Pharmacotherapy and structural connectivity

Of the seven studies that investigated the baseline SC as potential biomarkers of response to SSRIs and SNRIs, five of them focused only on the fractional anisotropy (FA) parameter. Three studies made predictions about patients’ clinical responses based on baseline FA parameters, reaching relatively high accuracies (62–88%). One of them predicted the status of remission with baseline FA in stria terminalis [27], another with stria terminalis and cingulum [28], and a third study with cingulum, superior fronto-occipital fasciculus (SFOF), and superior longitudinal fasciculus (SLF) [29]. Moreover, Zhou et al. (2011) found higher FA in the white matter tracts of the hippocampus bilaterally in treatment responders compared to non-responders at baseline [30]. Contrary to this finding, as well as to the authors’ hypotheses, Pillai et al. (2019) found lower FA in responders in the tracts between the raphe nucleus and amygdala compared to non-responders [31]. In addition to these studies focusing only on the FA parameter, two studies investigated four DTI parameters: Davis et al. (2019) reported that axial diffusivity (AD) in the external capsule and SLF was associated with clinical response [32], and Vieira et al. (2021) reported that higher FA and lower radial diffusivity (RD) in forceps minor and SLF was evident in responders compared to non-responders to Paroxetine [33].

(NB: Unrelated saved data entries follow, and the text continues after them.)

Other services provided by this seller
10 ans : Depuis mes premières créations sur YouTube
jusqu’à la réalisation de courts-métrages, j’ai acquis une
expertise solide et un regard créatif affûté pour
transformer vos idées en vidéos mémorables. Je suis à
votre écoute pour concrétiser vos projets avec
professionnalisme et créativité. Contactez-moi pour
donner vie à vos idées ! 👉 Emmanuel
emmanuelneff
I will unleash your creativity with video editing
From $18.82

Davis et al. (2019) and Dong et al. (2020) investigated the effect of SSRIs and SNRIs on SC but found no significant changes after 8 weeks, and 6 months after treatment, respectively [32, 34]. Fan et al. (2020) found four SC alterations in patients with MDD compared to HC. After 6 months of Paroxetine, two of these alterations, between the right anterior and posterior temporal cortex, and between the left temporal cortex and the auditory cortex, reversed at remission, hinting towards state-dependent alterations in MDD [35].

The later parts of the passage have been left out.